◆ WORK ORDER: Leaving out all images, return the entries below exactly.

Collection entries
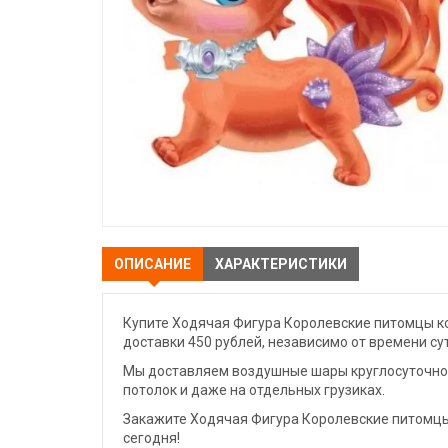
ОПИСАНИЕ
ХАРАКТЕРИСТИКИ
Купите Ходячая Фигура Королевские питомцы ко
доставки 450 рублей, независимо от времени су
Мы доставляем воздушные шары круглосуточно. 
потолок и даже на отдельных грузиках.
Закажите Ходячая Фигура Королевские питомцы
сегодня!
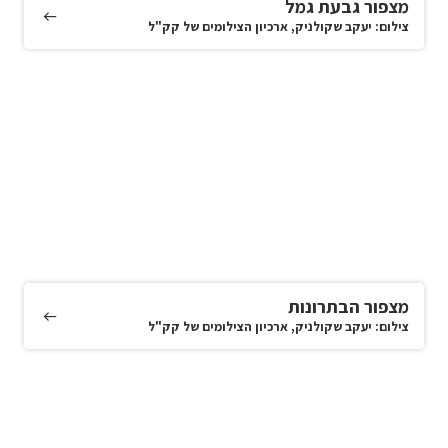
מצפור גבעת גמל
צילום: יעקב שקולניק, ארכיון הצילומים של קק"ל
מצפור הבתרונות
צילום: יעקב שקולניק, ארכיון הצילומים של קק"ל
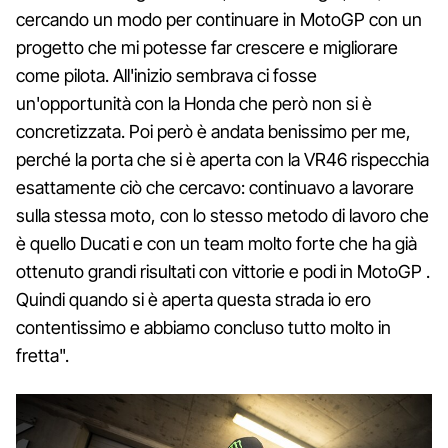
cercando un modo per continuare in MotoGP con un
progetto che mi potesse far crescere e migliorare
come pilota. All'inizio sembrava ci fosse
un'opportunità con la Honda che però non si è
concretizzata. Poi però è andata benissimo per me,
perché la porta che si è aperta con la VR46 rispecchia
esattamente ciò che cercavo: continuavo a lavorare
sulla stessa moto, con lo stesso metodo di lavoro che
è quello Ducati e con un team molto forte che ha già
ottenuto grandi risultati con vittorie e podi in MotoGP .
Quindi quando si è aperta questa strada io ero
contentissimo e abbiamo concluso tutto molto in
fretta".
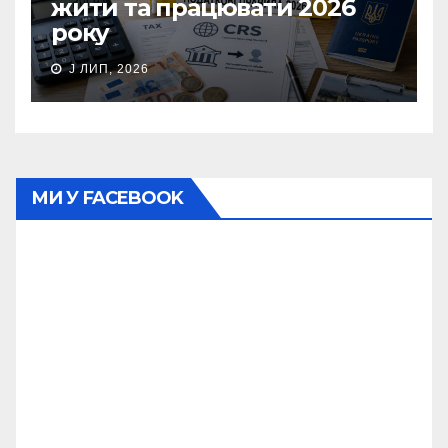
жити та працювати 2026
року
J ЛИП, 2026
МИ У FACEBOOK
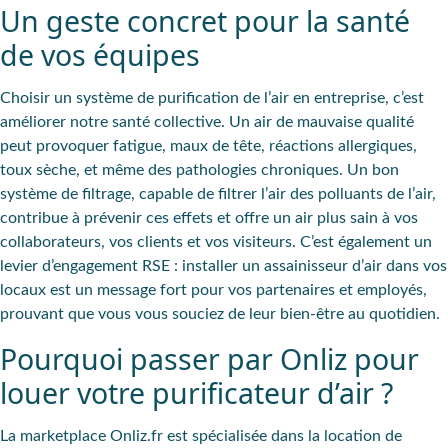
Un geste concret pour la santé
de vos équipes
Choisir un système de purification de l’air en entreprise, c’est
améliorer notre santé collective
. Un air de mauvaise qualité
peut provoquer fatigue, maux de tête, réactions allergiques,
toux sèche, et même des pathologies chroniques. Un bon
système de filtrage, capable de filtrer l’air des polluants de l’air,
contribue à prévenir ces effets et offre un air plus sain à vos
collaborateurs, vos clients et vos visiteurs. C’est également un
levier d’engagement RSE
: installer un assainisseur d’air dans vos
locaux est un message fort pour vos partenaires et employés,
prouvant que vous vous souciez de leur bien-être au quotidien.
Pourquoi passer par Onliz pour
louer votre purificateur d’air ?
La marketplace
Onliz.fr
est spécialisée dans la
location de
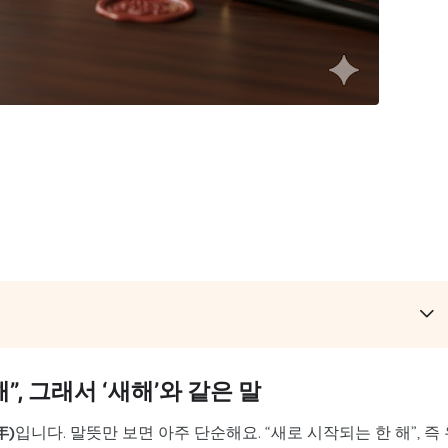
해”, 그래서 ‘새해’와 같은 말
年)
입니다. 말뜻만 보면 아주 단순해요. “새로 시작되는 한 해”, 즉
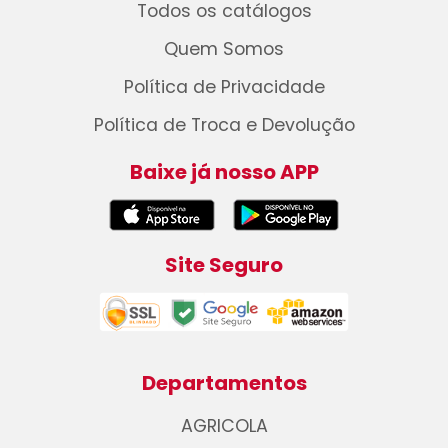
Todos os catálogos
Quem Somos
Política de Privacidade
Política de Troca e Devolução
Baixe já nosso APP
Site Seguro
Departamentos
AGRICOLA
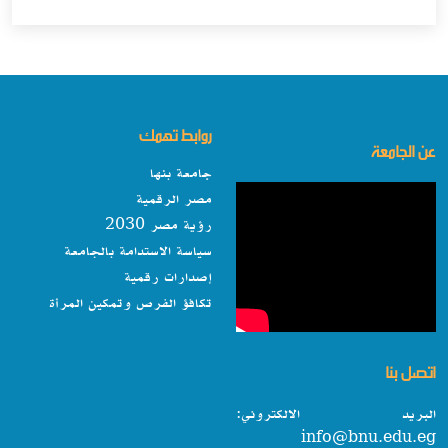
روابط تهمك
عن الجامعة
جامعة بنها
مصر الرقمية
رؤية مصر 2030
سياسة الاستدامة بالجامعة
إصدارات رقمية
تكافؤ الفرص وتمكين المرأة
اتصل بنا
البريد الالكتروني:
info@bnu.edu.eg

◆ ANSWER TO THE EXERCISE:
ОПИСАНИЕ
ХАРАКТЕРИСТИКИ
Купите Ходячая Фигура Королевские питомцы ко
доставки 450 рублей, независимо от времени су
Мы доставляем воздушные шары круглосуточно. 
потолок и даже на отдельных грузиках.
Закажите Ходячая Фигура Королевские питомцы
сегодня!
מצפור גבעת גמל
צילום: יעקב שקולניק, ארכיון הצילומים של קק"ל
מצפור הבתרונות
צילום: יעקב שקולניק, ארכיון הצילומים של קק"ל
cercando un modo per continuare in MotoGP con un
progetto che mi potesse far crescere e migliorare
come pilota. All'inizio sembrava ci fosse
un'opportunità con la Honda che però non si è
concretizzata. Poi però è andata benissimo per me,
perché la porta che si è aperta con la VR46 rispecchia
esattamente ciò che cercavo: continuavo a lavorare
sulla stessa moto, con lo stesso metodo di lavoro che
è quello Ducati e con un team molto forte che ha già
ottenuto grandi risultati con vittorie e podi in MotoGP .
Quindi quando si è aperta questa strada io ero
contentissimo e abbiamo concluso tutto molto in
fretta".
жити та працювати 2026
року
J ЛИП, 2026
МИ У FACEBOOK
Un geste concret pour la santé
de vos équipes
Choisir un système de purification de l’air en entreprise, c’est
améliorer notre santé collective
. Un air de mauvaise qualité
peut provoquer fatigue, maux de tête, réactions allergiques,
toux sèche, et même des pathologies chroniques. Un bon
système de filtrage, capable de filtrer l’air des polluants de l’air,
contribue à prévenir ces effets et offre un air plus sain à vos
collaborateurs, vos clients et vos visiteurs. C’est également un
levier d’engagement RSE
: installer un assainisseur d’air dans vos
locaux est un message fort pour vos partenaires et employés,
prouvant que vous vous souciez de leur bien-être au quotidien.
Pourquoi passer par Onliz pour
louer votre purificateur d’air ?
La marketplace
Onliz.fr
est spécialisée dans la
location de
해”, 그래서 ‘새해’와 같은 말
年)
입니다. 말뜻만 보면 아주 단순해요. “새로 시작되는 한 해”, 즉
Todos os catálogos
Quem Somos
Política de Privacidade
Política de Troca e Devolução
Baixe já nosso APP
Site Seguro
Departamentos
AGRICOLA
روابط تهمك
عن الجامعة
جامعة بنها
مصر الرقمية
رؤية مصر 2030
سياسة الاستدامة بالجامعة
إصدارات رقمية
تكافؤ الفرص وتمكين المرأة
اتصل بنا
البريد الالكتروني:
info@bnu.edu.eg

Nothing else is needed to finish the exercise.